START EXTRACTED MATERIAL

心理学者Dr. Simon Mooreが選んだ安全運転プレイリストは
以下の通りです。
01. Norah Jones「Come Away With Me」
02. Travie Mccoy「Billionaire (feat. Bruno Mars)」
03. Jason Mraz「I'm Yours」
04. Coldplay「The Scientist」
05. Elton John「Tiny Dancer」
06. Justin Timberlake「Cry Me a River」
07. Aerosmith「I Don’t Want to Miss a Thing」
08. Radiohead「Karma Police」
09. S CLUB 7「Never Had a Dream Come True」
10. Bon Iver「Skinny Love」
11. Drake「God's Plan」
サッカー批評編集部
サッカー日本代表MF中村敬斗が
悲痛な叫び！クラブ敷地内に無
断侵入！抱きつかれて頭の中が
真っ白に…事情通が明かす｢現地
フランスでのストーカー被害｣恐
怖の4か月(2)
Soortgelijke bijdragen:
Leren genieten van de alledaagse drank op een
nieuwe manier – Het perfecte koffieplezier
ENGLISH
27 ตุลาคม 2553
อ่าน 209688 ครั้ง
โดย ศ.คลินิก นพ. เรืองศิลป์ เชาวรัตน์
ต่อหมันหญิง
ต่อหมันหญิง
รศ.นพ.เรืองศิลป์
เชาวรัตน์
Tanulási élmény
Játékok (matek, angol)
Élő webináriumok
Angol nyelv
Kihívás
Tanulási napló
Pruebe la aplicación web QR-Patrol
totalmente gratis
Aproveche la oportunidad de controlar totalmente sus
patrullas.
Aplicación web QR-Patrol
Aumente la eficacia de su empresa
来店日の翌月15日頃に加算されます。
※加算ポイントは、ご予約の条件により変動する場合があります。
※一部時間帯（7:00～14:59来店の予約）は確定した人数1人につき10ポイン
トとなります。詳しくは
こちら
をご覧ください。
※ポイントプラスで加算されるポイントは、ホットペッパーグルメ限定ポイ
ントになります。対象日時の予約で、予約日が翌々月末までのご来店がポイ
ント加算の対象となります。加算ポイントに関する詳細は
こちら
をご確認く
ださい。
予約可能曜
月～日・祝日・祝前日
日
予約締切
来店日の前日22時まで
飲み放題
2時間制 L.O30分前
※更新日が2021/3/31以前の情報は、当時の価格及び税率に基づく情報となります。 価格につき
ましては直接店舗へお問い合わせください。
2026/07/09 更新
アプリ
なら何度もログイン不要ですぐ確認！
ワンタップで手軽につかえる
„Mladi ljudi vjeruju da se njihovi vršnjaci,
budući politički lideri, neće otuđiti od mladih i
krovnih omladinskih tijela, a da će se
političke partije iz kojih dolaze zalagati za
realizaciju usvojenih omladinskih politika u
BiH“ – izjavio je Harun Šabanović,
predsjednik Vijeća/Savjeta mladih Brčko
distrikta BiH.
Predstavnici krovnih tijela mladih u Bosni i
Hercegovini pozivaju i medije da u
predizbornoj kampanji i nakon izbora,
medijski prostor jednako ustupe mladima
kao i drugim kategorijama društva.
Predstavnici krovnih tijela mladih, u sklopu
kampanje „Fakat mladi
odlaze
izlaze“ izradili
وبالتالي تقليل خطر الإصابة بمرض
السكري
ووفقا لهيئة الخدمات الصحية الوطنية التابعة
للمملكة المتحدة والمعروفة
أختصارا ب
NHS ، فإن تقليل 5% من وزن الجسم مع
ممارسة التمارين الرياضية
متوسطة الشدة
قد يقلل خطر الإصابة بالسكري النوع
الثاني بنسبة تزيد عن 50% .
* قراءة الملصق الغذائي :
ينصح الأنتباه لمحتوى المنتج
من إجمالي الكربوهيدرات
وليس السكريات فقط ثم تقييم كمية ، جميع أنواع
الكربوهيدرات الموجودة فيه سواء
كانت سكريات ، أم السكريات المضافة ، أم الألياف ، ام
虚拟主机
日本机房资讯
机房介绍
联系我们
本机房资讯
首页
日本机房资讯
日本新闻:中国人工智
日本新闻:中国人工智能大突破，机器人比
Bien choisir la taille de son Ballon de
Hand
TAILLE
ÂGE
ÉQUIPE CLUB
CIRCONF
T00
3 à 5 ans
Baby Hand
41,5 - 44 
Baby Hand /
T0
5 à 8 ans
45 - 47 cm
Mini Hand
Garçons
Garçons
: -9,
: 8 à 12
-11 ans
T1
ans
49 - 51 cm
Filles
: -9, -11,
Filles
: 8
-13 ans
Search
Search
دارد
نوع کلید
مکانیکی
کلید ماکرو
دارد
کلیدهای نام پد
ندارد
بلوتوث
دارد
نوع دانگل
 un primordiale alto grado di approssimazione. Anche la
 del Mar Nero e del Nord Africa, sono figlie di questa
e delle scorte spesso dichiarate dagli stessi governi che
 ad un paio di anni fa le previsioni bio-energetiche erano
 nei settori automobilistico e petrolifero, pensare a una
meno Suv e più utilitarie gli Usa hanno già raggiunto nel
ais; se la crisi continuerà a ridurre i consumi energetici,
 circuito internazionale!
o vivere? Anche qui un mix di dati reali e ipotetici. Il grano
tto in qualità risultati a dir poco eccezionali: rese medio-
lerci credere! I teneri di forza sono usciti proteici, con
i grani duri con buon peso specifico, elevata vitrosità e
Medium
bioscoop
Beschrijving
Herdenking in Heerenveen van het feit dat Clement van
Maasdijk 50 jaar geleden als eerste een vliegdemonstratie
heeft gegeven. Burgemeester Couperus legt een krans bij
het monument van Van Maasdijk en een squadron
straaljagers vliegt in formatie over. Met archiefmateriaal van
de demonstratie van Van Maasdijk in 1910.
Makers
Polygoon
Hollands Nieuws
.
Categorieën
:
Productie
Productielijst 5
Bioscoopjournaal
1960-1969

END EXTRACTED MATERIAL

WHAT YOU HAVE TO DO: Scan the records above for the string "Anche", then select every line that holds it.

TASK RESPONSE:
 un primordiale alto grado di approssimazione. Anche la
o vivere? Anche qui un mix di dati reali e ipotetici. Il grano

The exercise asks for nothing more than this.